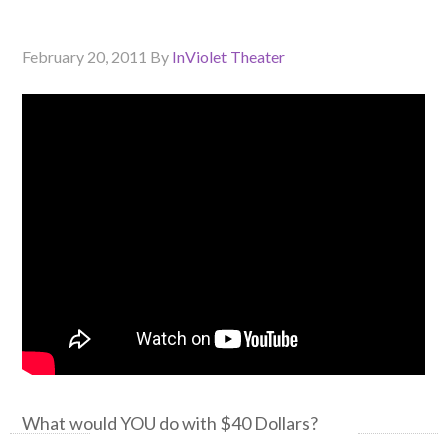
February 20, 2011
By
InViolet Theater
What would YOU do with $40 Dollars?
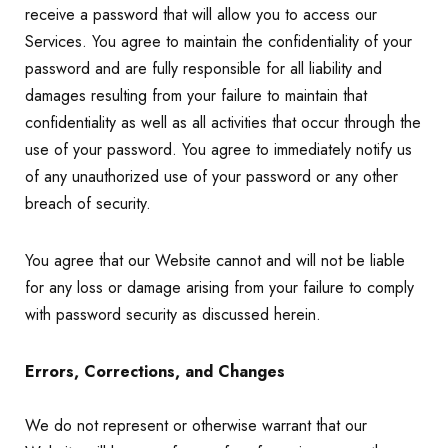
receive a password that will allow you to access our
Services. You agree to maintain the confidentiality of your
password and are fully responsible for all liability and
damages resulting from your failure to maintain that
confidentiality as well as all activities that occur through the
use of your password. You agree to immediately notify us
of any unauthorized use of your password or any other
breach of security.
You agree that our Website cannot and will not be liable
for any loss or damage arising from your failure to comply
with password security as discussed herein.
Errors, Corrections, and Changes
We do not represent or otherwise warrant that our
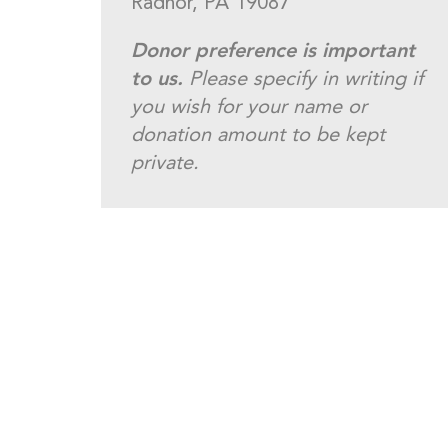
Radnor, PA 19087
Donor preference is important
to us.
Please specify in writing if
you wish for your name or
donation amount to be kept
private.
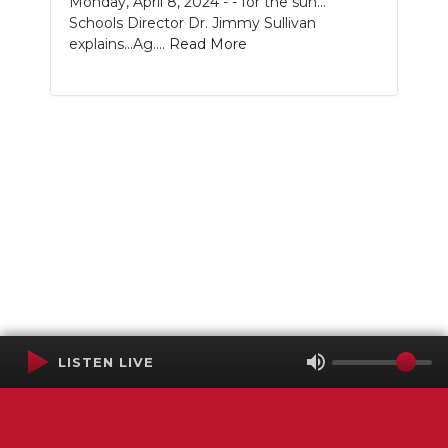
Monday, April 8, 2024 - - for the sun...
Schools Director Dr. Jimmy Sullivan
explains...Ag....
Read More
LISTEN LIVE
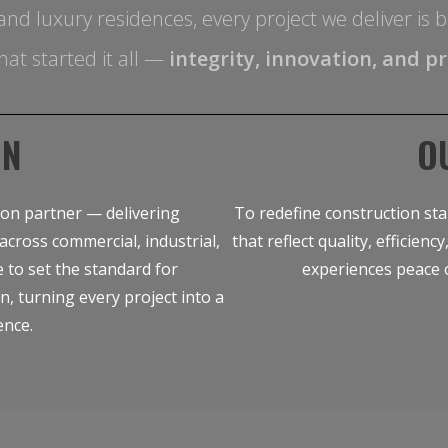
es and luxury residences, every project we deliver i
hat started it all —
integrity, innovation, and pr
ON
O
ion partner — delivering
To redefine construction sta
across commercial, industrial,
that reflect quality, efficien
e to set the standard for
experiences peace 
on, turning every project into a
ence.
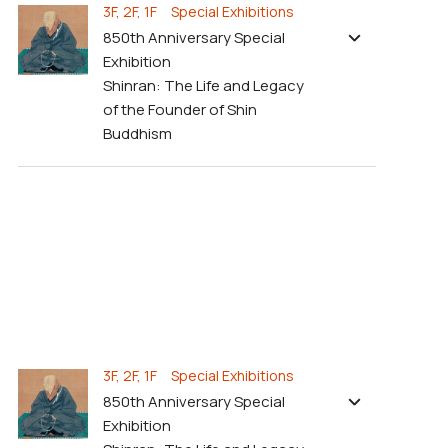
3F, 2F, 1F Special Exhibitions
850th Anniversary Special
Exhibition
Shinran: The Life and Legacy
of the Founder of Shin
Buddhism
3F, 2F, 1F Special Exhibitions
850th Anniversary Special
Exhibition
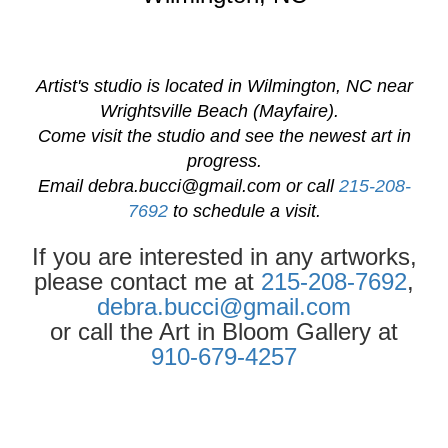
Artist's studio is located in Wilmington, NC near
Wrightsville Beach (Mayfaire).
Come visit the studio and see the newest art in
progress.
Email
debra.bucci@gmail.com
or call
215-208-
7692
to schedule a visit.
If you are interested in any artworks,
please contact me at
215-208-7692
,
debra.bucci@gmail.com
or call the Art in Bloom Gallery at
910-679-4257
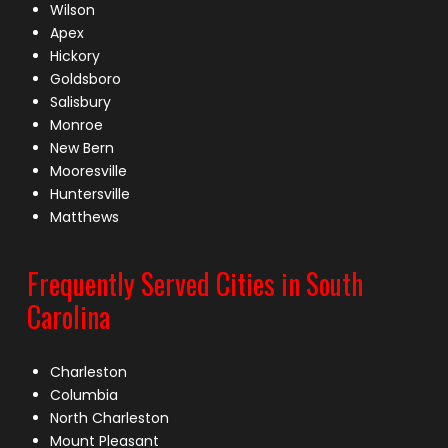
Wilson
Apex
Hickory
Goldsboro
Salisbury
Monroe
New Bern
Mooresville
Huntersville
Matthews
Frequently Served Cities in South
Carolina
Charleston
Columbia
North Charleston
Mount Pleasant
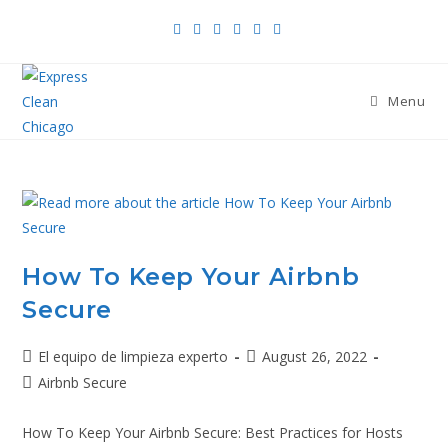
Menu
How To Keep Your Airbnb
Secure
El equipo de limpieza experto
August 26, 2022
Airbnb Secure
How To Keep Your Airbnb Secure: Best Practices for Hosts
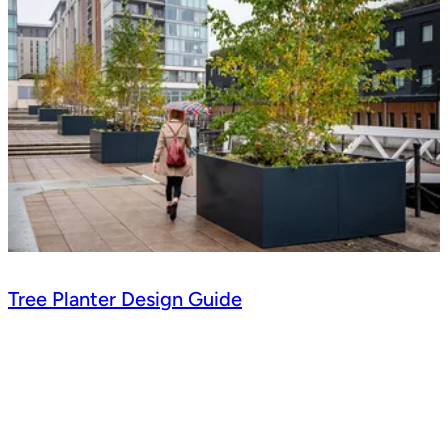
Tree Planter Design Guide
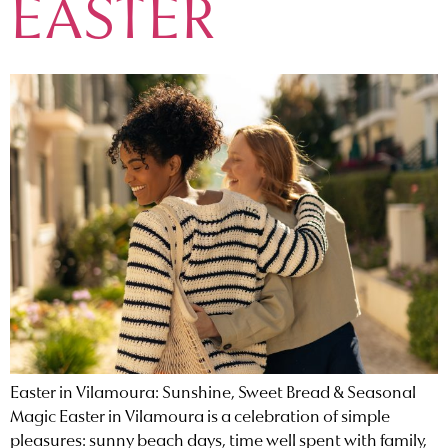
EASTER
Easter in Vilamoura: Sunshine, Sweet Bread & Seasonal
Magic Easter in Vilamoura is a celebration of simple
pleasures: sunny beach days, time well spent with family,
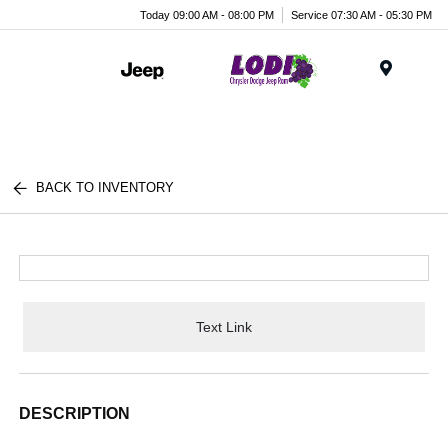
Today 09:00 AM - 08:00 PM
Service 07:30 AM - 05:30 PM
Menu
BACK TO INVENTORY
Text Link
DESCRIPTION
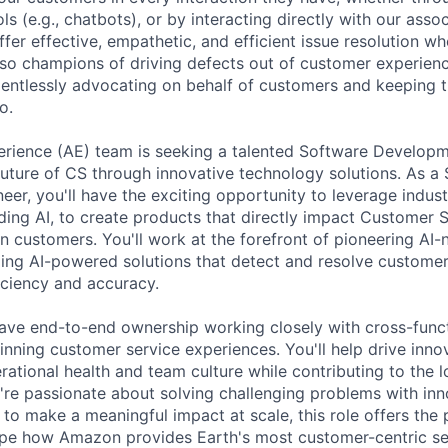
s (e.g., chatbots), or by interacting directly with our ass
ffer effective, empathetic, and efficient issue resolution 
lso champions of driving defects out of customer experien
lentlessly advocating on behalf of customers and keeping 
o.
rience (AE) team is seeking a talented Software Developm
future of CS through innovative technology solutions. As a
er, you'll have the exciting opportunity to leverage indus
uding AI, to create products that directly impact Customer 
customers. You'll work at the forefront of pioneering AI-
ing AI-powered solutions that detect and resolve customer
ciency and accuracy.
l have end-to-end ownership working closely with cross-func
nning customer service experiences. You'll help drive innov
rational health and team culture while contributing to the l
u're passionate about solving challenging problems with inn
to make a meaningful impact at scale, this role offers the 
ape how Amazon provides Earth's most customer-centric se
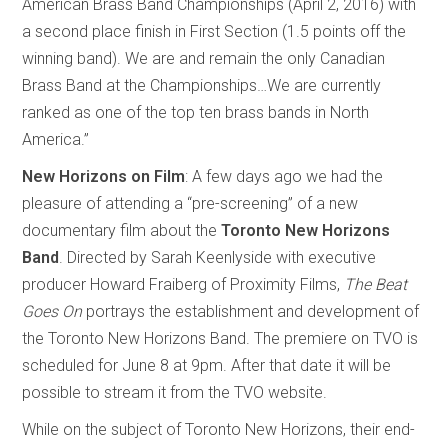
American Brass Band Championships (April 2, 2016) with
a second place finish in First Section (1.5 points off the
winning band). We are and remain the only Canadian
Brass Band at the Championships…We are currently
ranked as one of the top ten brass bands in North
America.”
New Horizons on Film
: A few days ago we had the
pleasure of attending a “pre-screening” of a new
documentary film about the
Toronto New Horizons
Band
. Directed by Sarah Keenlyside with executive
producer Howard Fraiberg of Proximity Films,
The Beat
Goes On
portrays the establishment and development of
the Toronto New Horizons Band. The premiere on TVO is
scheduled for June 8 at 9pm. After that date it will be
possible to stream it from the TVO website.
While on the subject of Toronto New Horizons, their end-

--*--

Work request
Note every line of the entries in which "solutions" appears, and copy it down.

Result
future of CS through innovative technology solutions. As a
ing AI-powered solutions that detect and resolve customer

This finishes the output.